Go Ihsan - Belakangan
sebutan hijrah kian ramai menjadi perbincangan kalangan milenial. Kampanye
gerakan hijrah marak kita temui di segala akun media sosial. Terlebih setelah
berlangsungnya event Hijrah Festival 2018 di JCC Senayan, Jakarta, kemaren yang
dinilai cukup berhasil mengundang puluhan ribu pengunjung.
Hijrah, yang
secara bahasa berarti berpindah, digunakan sebagai sebutan untuk menamai sebuah
gerakan yang mengajak umat Islam, khususnya anak muda, untuk “berpindah”

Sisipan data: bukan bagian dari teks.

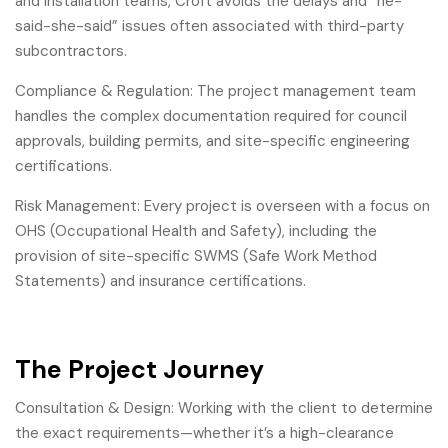
and installation teams, Croft avoids the delays and “he-
said-she-said” issues often associated with third-party
subcontractors.
Compliance & Regulation: The project management team
handles the complex documentation required for council
approvals, building permits, and site-specific engineering
certifications.
Risk Management: Every project is overseen with a focus on
OHS (Occupational Health and Safety), including the
provision of site-specific SWMS (Safe Work Method
Statements) and insurance certifications.
The Project Journey
Consultation & Design: Working with the client to determine
the exact requirements—whether it’s a high-clearance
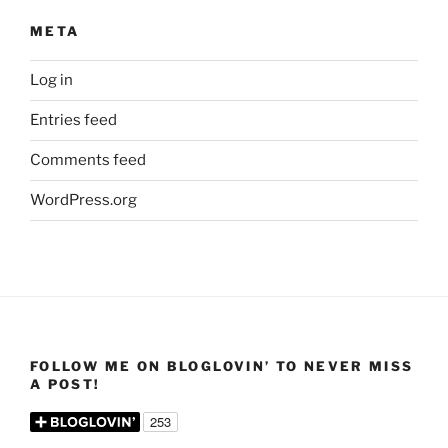
META
Log in
Entries feed
Comments feed
WordPress.org
FOLLOW ME ON BLOGLOVIN’ TO NEVER MISS
A POST!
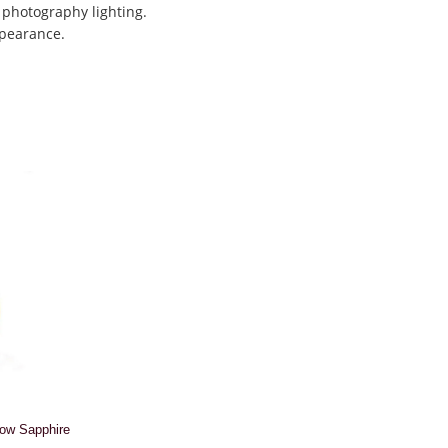
 photography lighting.
ppearance.
low Sapphire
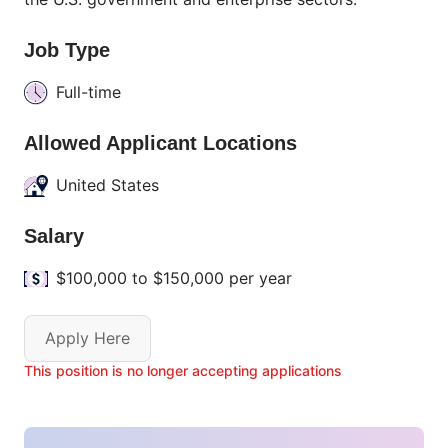
Job Type
Full-time
Allowed Applicant Locations
United States
Salary
$100,000 to $150,000 per year
Apply Here
This position is no longer accepting applications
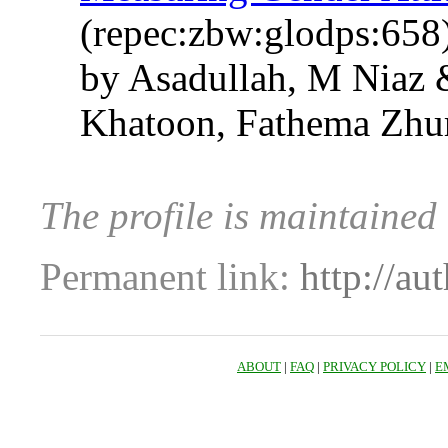
(repec:zbw:glodps:658
by Asadullah, M Niaz 
Khatoon, Fathema Zhur
The profile is maintained
Permanent link:
http://au
ABOUT
|
FAQ
|
PRIVACY POLICY
|
E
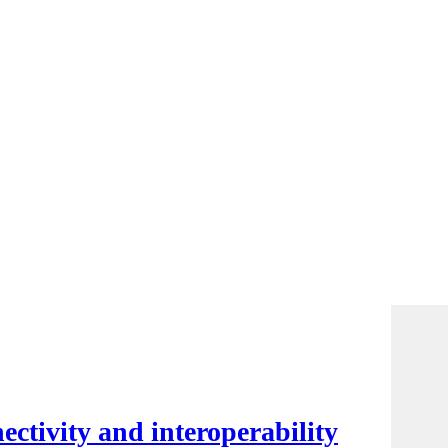
ctivity and interoperability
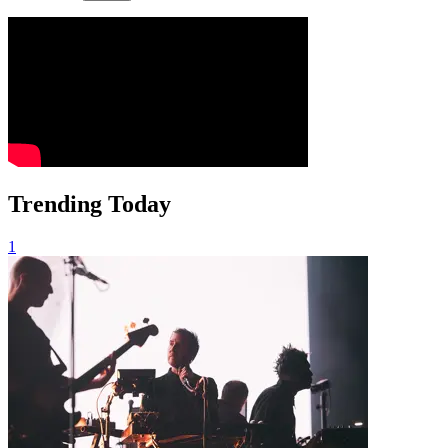
Trending Today
1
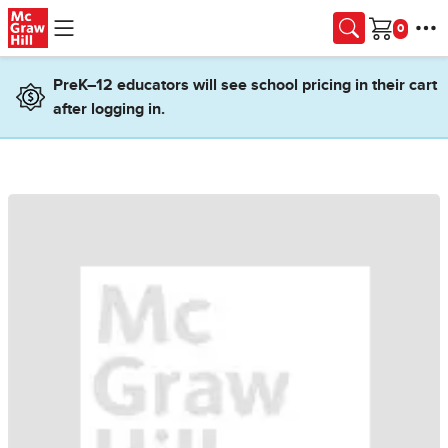
Skip to main content
Cart
PreK–12 educators will see school pricing in their cart
after logging in.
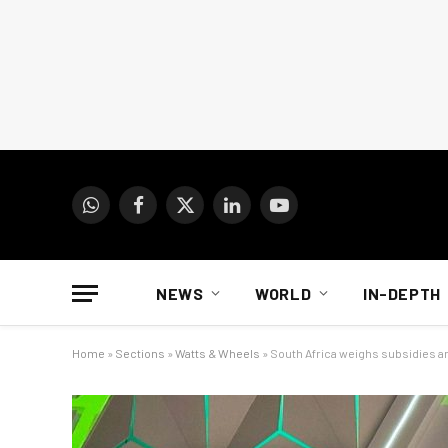
WhatsApp
Facebook
X
LinkedIn
YouTube
(Twitter)
NEWS
WORLD
IN-DEPTH
Home
»
Sections
»
Watts & Wheels
»
South Africa weighs subsidies an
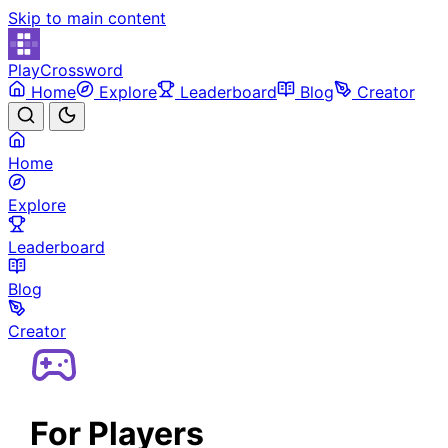
Skip to main content
PlayCrossword
Home
Explore
Leaderboard
Blog
Creator
Home
Explore
Leaderboard
Blog
Creator
For Players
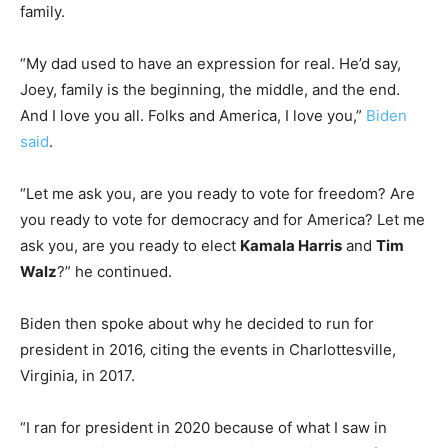
family.
“My dad used to have an expression for real. He’d say,
Joey, family is the beginning, the middle, and the end.
And I love you all. Folks and America, I love you,”
Biden
said
.
“Let me ask you, are you ready to vote for freedom? Are
you ready to vote for democracy and for America? Let me
ask you, are you ready to elect
Kamala Harris
and
Tim
Walz
?” he continued.
Biden then spoke about why he decided to run for
president in 2016, citing the events in Charlottesville,
Virginia, in 2017.
“I ran for president in 2020 because of what I saw in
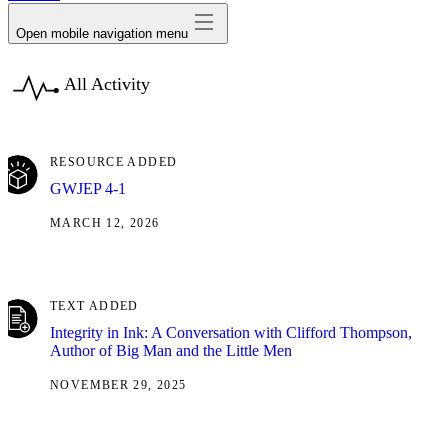
Open mobile navigation menu
All Activity
RESOURCE ADDED
GWJEP 4-1
MARCH 12, 2026
TEXT ADDED
Integrity in Ink: A Conversation with Clifford Thompson,
Author of Big Man and the Little Men
NOVEMBER 29, 2025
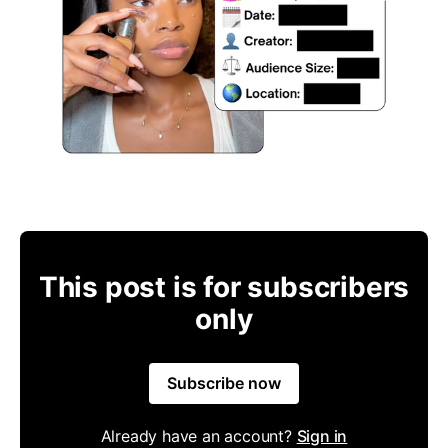
This post is for subscribers
only
Subscribe now
Already have an account?
Sign in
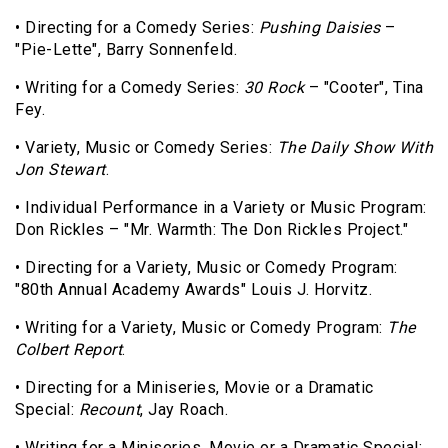
• Directing for a Comedy Series:
Pushing Daisies
–
"Pie-Lette", Barry Sonnenfeld.
• Writing for a Comedy Series:
30 Rock
– "Cooter", Tina
Fey.
• Variety, Music or Comedy Series:
The Daily Show With
Jon Stewart
.
• Individual Performance in a Variety or Music Program:
Don Rickles – "Mr. Warmth: The Don Rickles Project."
• Directing for a Variety, Music or Comedy Program:
"80th Annual Academy Awards" Louis J. Horvitz.
• Writing for a Variety, Music or Comedy Program:
The
Colbert Report
.
• Directing for a Miniseries, Movie or a Dramatic
Special:
Recount
, Jay Roach.
• Writing for a Miniseries, Movie or a Dramatic Special:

menjadi pribadi yang lebih baik dengan cara meningkatkan ketaatan dalam
menjalankan perintah agama. Sebuah gerakan positif yang patut mendapatkan
apresiasi. Terlebih ketika gerakan ini lahir di tengah upaya pihak tertentu
menjuhkan generasi muda dari ajaran agama.
Meningkatnya
minat kalangan muda untuk mengetahui tentang hijrah, tentu harus dikawal dengan
petunjuk ilmu yang benar. Sehingga hakikat hijrah ini tidak dipahami dengan
salah. Sebab, ada semacam fenomena dimana aktivitas hijrah dipahami hanya
sebagai gaya semata atau hanya menjadi tren sesaat saja. Maka tidak heran bila
kemudian kita pernah mendengar ada sosok yang sudah menyatakan dirinya
berhijrah, tapi yang berubah hanya penampilan luarnya saja. Sementara akhlak
dan perilakunya masih tetap saja jauh dari nilai-nilai Islam.
Bahkan di
sudut yang lain, ada juga yang mengubah perilakunya secara total, namun tidak
didasari dengan niat dan ilmu yang mapan. Semua dilakukan karena tren yang
sedang berkembang saja. Akhirnya dengan berlalunya waktu, semangat untuk
bertahan dalam kebaikan pun runtuh. Pelan-pelan perilakunya berubah kembali
kepada kebiasaan buruknya yang dulu. Tentu kita tidak ingin fenomena seperti
ini terjadi dalam diri atau orang yang ada di sekitar kita.
Karena itu,
siapapun hendak memutuskan untuk berhijrah atau yang sudah berada di atas jalan
hijrah, maka tidak hanya dituntut memperbaiki niat saja. Agar bisa istiqamah di
atas jalan tersebut, ia juga mesti memahami apa itu hakikat hijrah dan
bagaimana indikator keberhasilannya dalam berhijrah.
Indikator
Keberhasilan Hijrah
Bila kita
membaca kembali hikmah dibalik perjalanan Rasulullah SAW dan para sahabatnya,
maka kita akan mendapati beragam hikmah dalam aktivitas hijrah ini. Salah
satunya adalah bagaimana keberhasilan hijrah yang mereka tempuh. Setidaknya ada
empat indikator utama keberhasilan hijrah yang patut kita pahami bersama,
yaitu:
Pertama: Ada
Ketenangan Jiwa saat Mendekatkan Diri kepada Allah
Hadirnya
ketenangan jiwa menjadi anugerah pertama yang diperoleh di jalan hijrah.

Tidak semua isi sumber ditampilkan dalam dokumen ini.